Designed to place learning for its own sake at the heart of the curriculum, Trivium is a course, based purely on ‘interestingness’. It complements the School’s extensive Voluntaries programme and Extended Project Qualifications (EPQs), encouraging pupils to extend their learning beyond subjects for academic assessment.

Among destinations far afield, pupils explored the portraiture, architectural history and social traditions of London, the libraries, colleges and ancient printing presses of Oxford, the fine art and Georgian glories of Northamptonshire and Lincolnshire and the mediaeval stronghold, war damage and resurrection of Coventry.  Other groups munched their way through the food history of Birmingham and the controversies of first-hand conservation near High Wycombe. The history and trivia of Olympic London was dissected by another group, while a similarly sporting venture closer to home looked at the psychology of winning in situ.  Leicester was also a focus for several groups this year, with “Triv” sets variously exploring the discovery and burial of King Richard III, the soaring cathedral and the technological delights of the Space Museum. Another scientific excursion saw pupils head to London, where they acted as willing guinea pigs for the Museum of Science’s new extension show.  One group even ended up in prison near Oundle, after exciting sessions with police dogs and firearms – all part of a planned stop, of course!

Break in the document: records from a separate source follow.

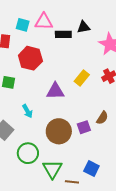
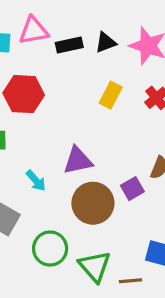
black triangle: (84, 27) -> (106, 42), moved
yellow rectangle: (82, 78) -> (111, 95), moved
purple triangle: (55, 91) -> (78, 161), moved

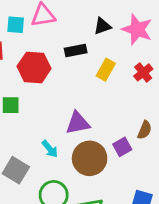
black rectangle: (69, 45) -> (76, 51), moved
cyan arrow: (36, 181) -> (50, 149), moved

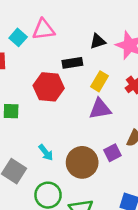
cyan square: (16, 25) -> (18, 37), turned 35
red hexagon: (34, 67) -> (49, 87), moved
purple triangle: (78, 123) -> (100, 109), moved

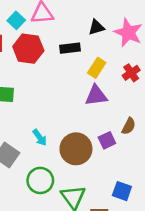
red hexagon: (49, 87) -> (28, 49), moved

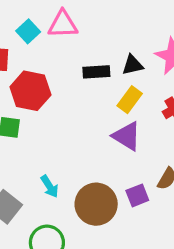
black triangle: (96, 27) -> (133, 65), moved
red hexagon: (28, 49) -> (30, 91), moved
purple triangle: (96, 96) -> (127, 136), turned 35

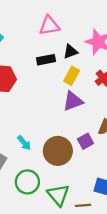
pink triangle: (63, 24) -> (49, 26), moved
purple triangle: (127, 136) -> (73, 101), turned -45

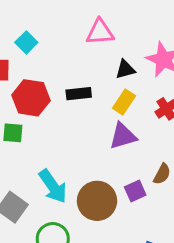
black rectangle: (46, 60) -> (79, 94), moved
cyan arrow: (24, 143) -> (53, 186), size x1.6

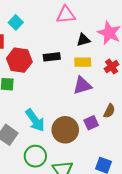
yellow rectangle: (124, 102) -> (83, 62), turned 56

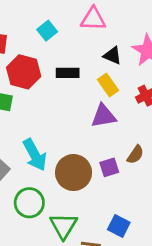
cyan square: (16, 22) -> (47, 31), moved
black triangle: (83, 40) -> (112, 55), turned 32
yellow rectangle: (83, 62) -> (108, 85), turned 49

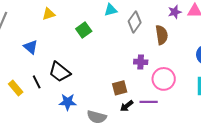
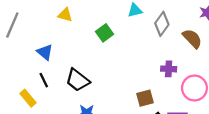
yellow triangle: (49, 14) -> (65, 15), turned 32
brown semicircle: (162, 35) -> (192, 39), turned -36
black line: (37, 82) -> (44, 80), moved

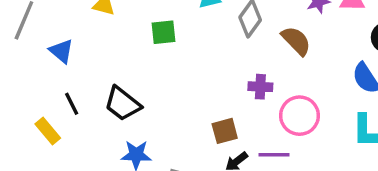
green square: (104, 33) -> (163, 32), turned 30
blue triangle: (45, 52) -> (61, 51), moved

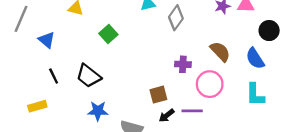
green square: (163, 32) -> (108, 34), moved, turned -36
brown semicircle: (296, 41) -> (220, 51), moved
yellow rectangle: (48, 131) -> (37, 106), moved, turned -66

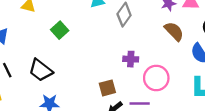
brown semicircle: (220, 51) -> (174, 31), moved

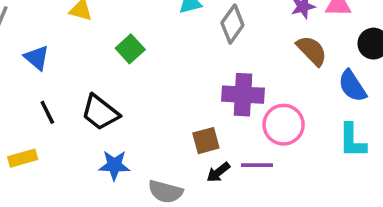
purple cross: (131, 59) -> (243, 95), size x1.6

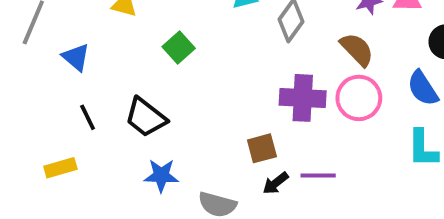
brown semicircle: (312, 51) -> (357, 50), moved
pink circle: (284, 125) -> (359, 98), moved

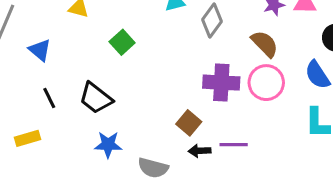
brown square: (262, 148) -> (189, 123), turned -35
black arrow: (276, 183) -> (200, 151), turned 35

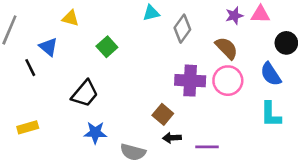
blue triangle: (40, 50) -> (48, 47), moved
black line: (49, 98) -> (30, 68), moved
black trapezoid: (96, 98) -> (85, 94), turned -88
purple line: (234, 145) -> (207, 147), moved

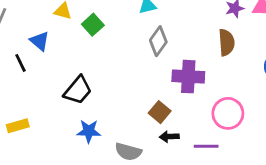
gray diamond: (182, 29) -> (158, 41), moved
green square: (107, 47) -> (93, 25), moved
brown semicircle: (227, 48) -> (227, 42), turned 40
pink circle: (228, 81) -> (228, 113), moved

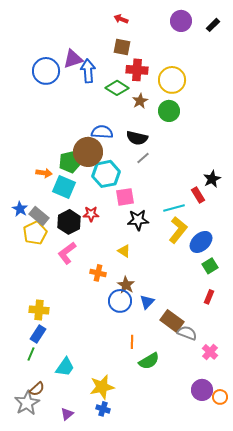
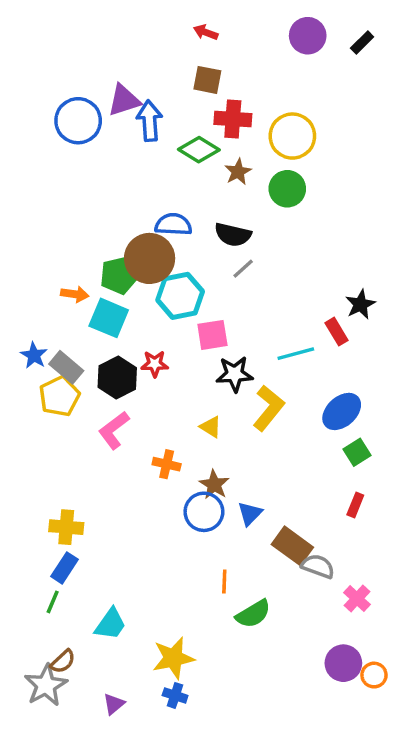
yellow L-shape: (178, 230) -> (269, 408), moved

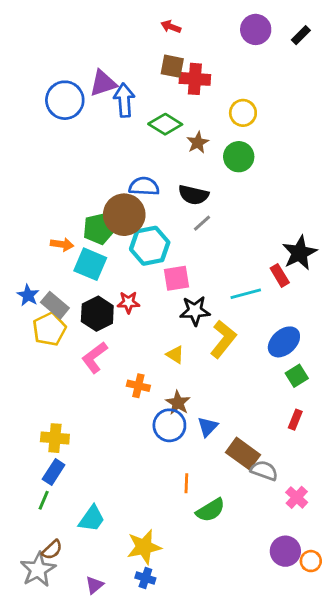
red cross: (233, 119) -> (195, 79), moved
yellow circle: (292, 136) -> (243, 113), size x0.7
black star: (360, 304) -> (300, 253), size x1.4

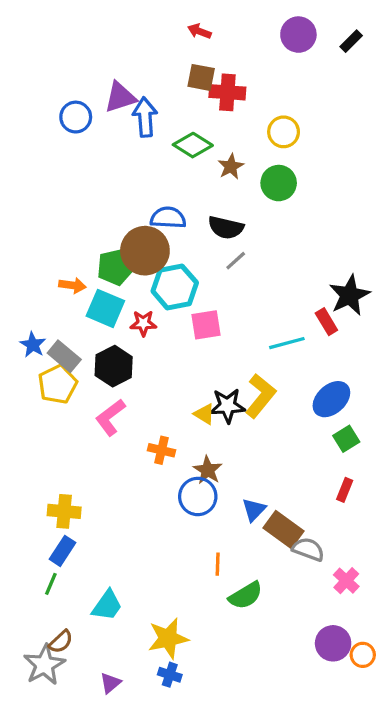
blue circle: (65, 100) -> (76, 117), size x0.7
red star: (128, 302) -> (143, 323), moved
black star: (195, 311) -> (227, 406), moved
blue triangle: (208, 427) -> (254, 510), moved

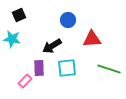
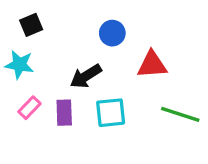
pink rectangle: (25, 81) -> (29, 108), moved

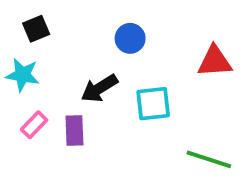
red triangle: (152, 65) -> (215, 61), moved
cyan square: (111, 113) -> (153, 104), moved
green line: (180, 114) -> (209, 159), moved

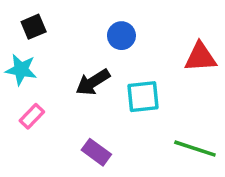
purple rectangle: (74, 131) -> (96, 152), moved, turned -52

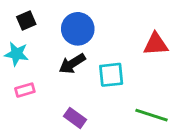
blue circle: (121, 36) -> (78, 29), moved, size x1.5
pink rectangle: (32, 116) -> (25, 90), turned 30

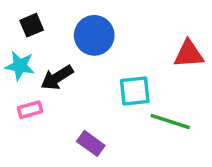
black arrow: (72, 64) -> (57, 78), moved
green line: (152, 115) -> (170, 122), moved

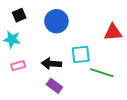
black arrow: (57, 78) -> (51, 64), moved, turned 36

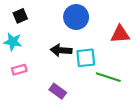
blue circle: (56, 21) -> (76, 17), moved
black arrow: (51, 64) -> (61, 50), moved

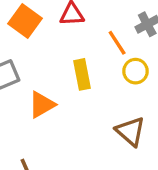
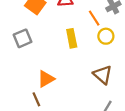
orange triangle: (42, 105) -> (46, 79), moved

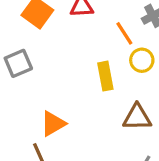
yellow rectangle: (72, 38) -> (105, 76), moved
brown triangle: (103, 75) -> (137, 117), turned -42

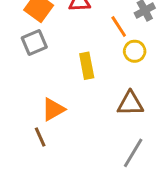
gray square: (18, 63) -> (34, 42), moved
yellow rectangle: (105, 76) -> (87, 66), moved

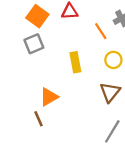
yellow circle: (135, 51) -> (113, 60), moved
brown triangle: (130, 104) -> (110, 92), turned -50

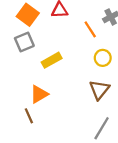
yellow rectangle: (75, 62) -> (52, 60), moved, turned 72

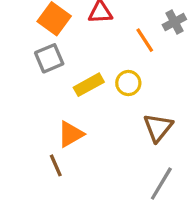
yellow circle: (103, 58) -> (128, 83), moved

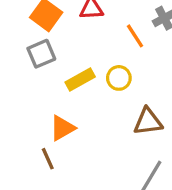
brown triangle: (158, 128) -> (148, 122), turned 44

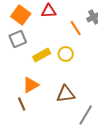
brown triangle: (148, 122) -> (66, 94), moved

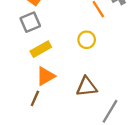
yellow rectangle: (42, 55) -> (41, 49), moved
brown line: (22, 104) -> (35, 98), turned 48

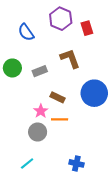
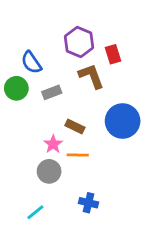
purple hexagon: (61, 19) -> (79, 42), moved
red rectangle: (87, 28) -> (113, 54), moved
blue semicircle: (26, 32) -> (31, 62), moved
blue cross: (76, 163) -> (89, 203), moved

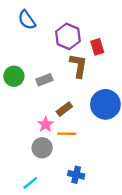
blue semicircle: (31, 62) -> (27, 20), moved
brown L-shape: (91, 76) -> (78, 66), turned 30
brown rectangle: (75, 126) -> (64, 109), turned -63

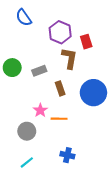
brown rectangle: (64, 109) -> (60, 88), moved, turned -72
gray circle: (42, 148) -> (27, 131), moved

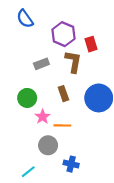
green circle: (12, 68) -> (27, 98), moved
gray rectangle: (39, 71) -> (41, 64), moved
gray circle: (27, 131) -> (48, 145), moved

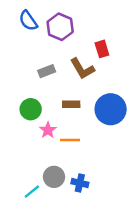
purple hexagon: (63, 34) -> (60, 27), moved
brown L-shape: (73, 62) -> (82, 69), turned 140
brown rectangle: (63, 94) -> (71, 104), turned -72
gray circle: (48, 145) -> (54, 177), moved

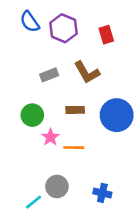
red rectangle: (102, 49) -> (106, 35), moved
blue cross: (80, 183) -> (102, 193), moved

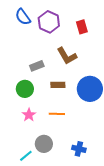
gray rectangle: (49, 75) -> (37, 66), moved
pink star: (50, 137) -> (29, 115), moved

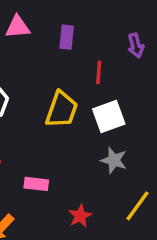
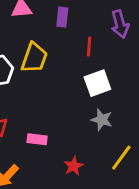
purple arrow: (136, 46) -> (120, 24), size x1.4
yellow trapezoid: (62, 110) -> (34, 58), moved

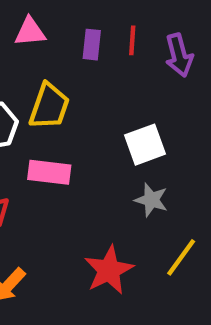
red line: (89, 47) -> (132, 40), moved
pink rectangle: (37, 139) -> (49, 172), moved, size x1.4
red star: (74, 166) -> (109, 270), size x1.6

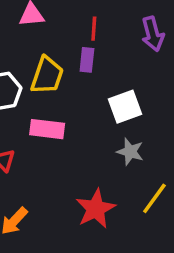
red line: (132, 40) -> (94, 29), moved
purple rectangle: (92, 45) -> (87, 60), moved

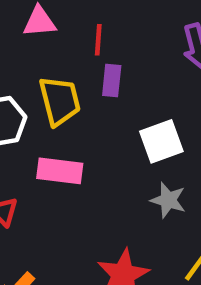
red line: (94, 29) -> (98, 40), moved
yellow trapezoid: (47, 75) -> (60, 101), turned -33

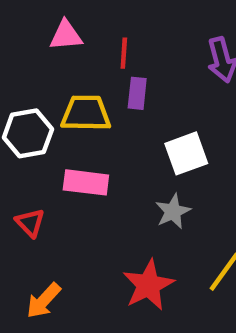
yellow trapezoid: (60, 101) -> (86, 113), turned -75
gray star: (168, 200) -> (173, 211), moved, turned 30

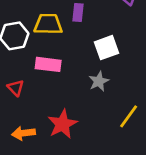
red star: (148, 285) -> (62, 124), moved
orange arrow: (44, 301) -> (23, 133), turned 40

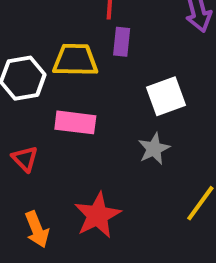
orange arrow: (23, 133) -> (37, 229), turned -105

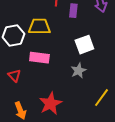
purple rectangle: (122, 42) -> (73, 11), moved

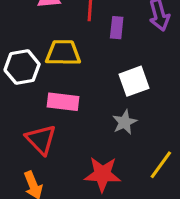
red triangle: (14, 76) -> (41, 140), moved, size x1.5
red star: (50, 104) -> (102, 174), moved, turned 30

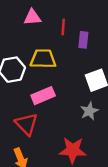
pink rectangle: (63, 102) -> (43, 96), turned -30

Languages teacher and Head of Trivium and Quadrivium (for older years), William Gunson commented, “Trippium is the annual day trip for all Trivium sets, where each group of ten pupils and their teacher goes somewhere different, with carte blanche to explore something interesting or esoteric in the UK, linked to their current extension topic.

Pupils participated in vigorous discussion, reported having their eyes opened to myriad hidden corners of culture, enjoyed the off-piste day out, and thrived on the open challenge for the event to take the most eccentric picture – a competition to which there were scores of pupil entries from the twenty different locations.  

 Many thanks to all thirty staff who drove, shepherded and intrigued our Triv pupils out and about for the day.”